Senate Passes Spending Bill to Keep Government Running

Senate Passes Spending Bill to Keep Government Running

The Democratic-led Senate moved quickly Friday to pass its preferred short-term spending plan to keep the government funded beyond the end of the current fiscal year on Monday.
(CNN) It's a congressional version of hot potato that will determine if a government shutdown begins as soon as Tuesday.

The Democratic-led Senate moved quickly Friday to pass its preferred short-term spending plan to keep the government funded beyond the end of the current fiscal year on Monday, tossing it back to the Republican-led House.
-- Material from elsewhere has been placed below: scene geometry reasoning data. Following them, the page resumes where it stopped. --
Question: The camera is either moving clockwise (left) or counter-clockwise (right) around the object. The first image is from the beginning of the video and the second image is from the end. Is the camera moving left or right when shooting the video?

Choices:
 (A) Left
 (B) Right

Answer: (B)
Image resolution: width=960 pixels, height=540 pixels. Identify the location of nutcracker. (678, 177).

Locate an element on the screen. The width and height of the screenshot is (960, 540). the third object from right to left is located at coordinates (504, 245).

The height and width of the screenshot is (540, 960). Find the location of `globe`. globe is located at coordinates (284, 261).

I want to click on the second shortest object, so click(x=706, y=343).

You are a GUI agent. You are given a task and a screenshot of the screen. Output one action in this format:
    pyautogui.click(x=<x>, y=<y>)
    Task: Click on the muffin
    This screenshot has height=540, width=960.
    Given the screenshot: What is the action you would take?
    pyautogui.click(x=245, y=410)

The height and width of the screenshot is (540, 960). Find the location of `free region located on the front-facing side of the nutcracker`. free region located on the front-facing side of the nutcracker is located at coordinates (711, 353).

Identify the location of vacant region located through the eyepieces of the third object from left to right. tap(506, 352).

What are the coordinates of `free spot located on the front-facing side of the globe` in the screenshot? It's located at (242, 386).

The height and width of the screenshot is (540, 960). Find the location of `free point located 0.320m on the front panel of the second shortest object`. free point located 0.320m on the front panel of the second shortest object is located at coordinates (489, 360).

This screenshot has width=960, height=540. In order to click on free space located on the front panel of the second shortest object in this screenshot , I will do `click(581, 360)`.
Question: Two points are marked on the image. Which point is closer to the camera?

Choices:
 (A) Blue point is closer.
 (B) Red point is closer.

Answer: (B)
This sets up a weekend showdown between Republican House Speaker John Boehner and tea party conservatives in his GOP caucus, which demands that any spending measure must eliminate all money for Obamacare.
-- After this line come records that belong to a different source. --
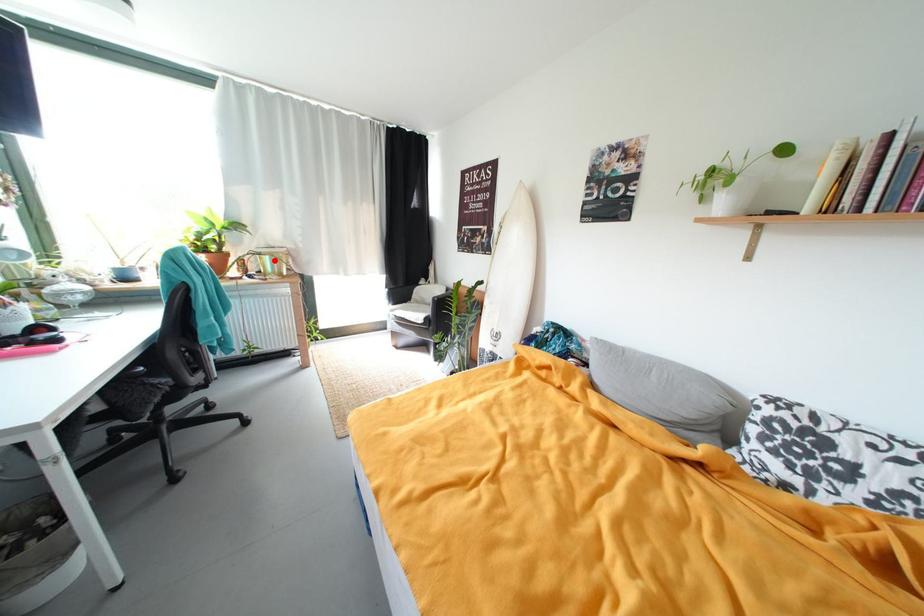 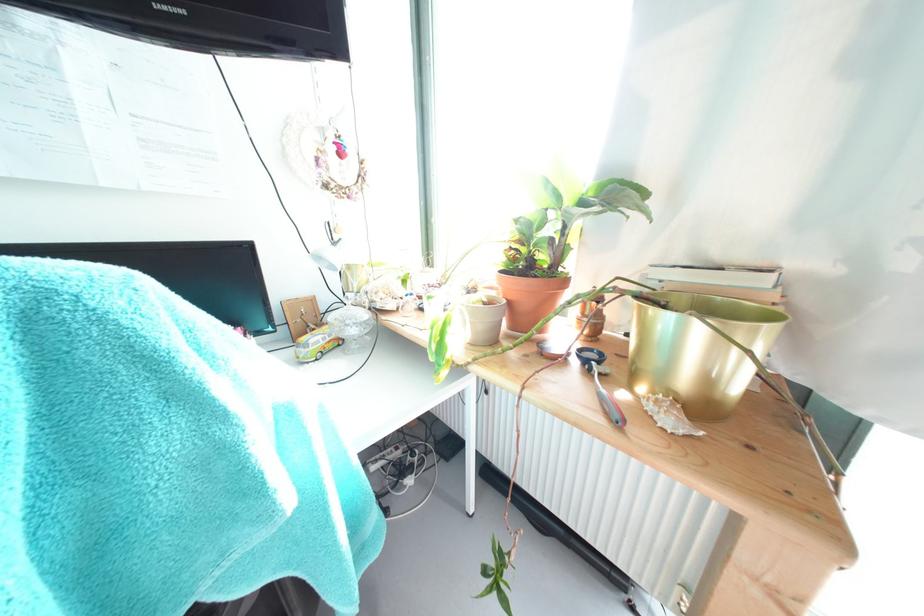 Where in the second image is the point corresponding to the highlighted location from the first image?

(675, 321) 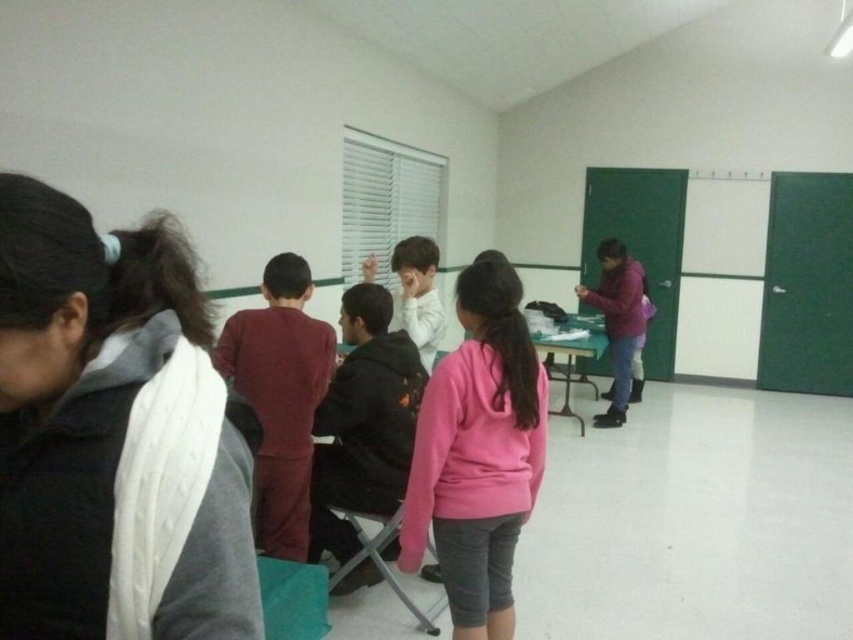 Can you confirm if pink fleece sweatshirt at center is positioned above purple fleece jacket at right?

Actually, pink fleece sweatshirt at center is below purple fleece jacket at right.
The Senate began Friday by voting to overcome a filibuster led by GOP Sen. Ted Cruz of Texas against the spending plan, clearing the way for another vote in which Democrats restored funding for Obamacare in the plan.
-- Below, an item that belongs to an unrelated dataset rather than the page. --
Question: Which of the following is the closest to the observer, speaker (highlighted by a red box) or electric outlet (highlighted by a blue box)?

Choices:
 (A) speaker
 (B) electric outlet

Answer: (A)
It then approved the revised spending measure -- called a continuing resolution -- through mid-November, 54 to 44.

Cruz waged a 21-hour floor speech this week against Obamacare, but more moderate Republicans rejected his tactics in voting with Democrats to move ahead on the measure.

Boehner indicated Thursday the House could revise the Senate's version and send that back, a move that Senate Majority Leader Harry Reid warned would result in at least the start of a government shutdown next week because of the time it would take the Senate to reconsider the measure.

Cruz, who became the face of the tea party push to defund Obamacare, said Friday he expected his GOP colleagues in the House to continue the fight by revising the spending plan, which would mean "this issue is coming back to the Senate."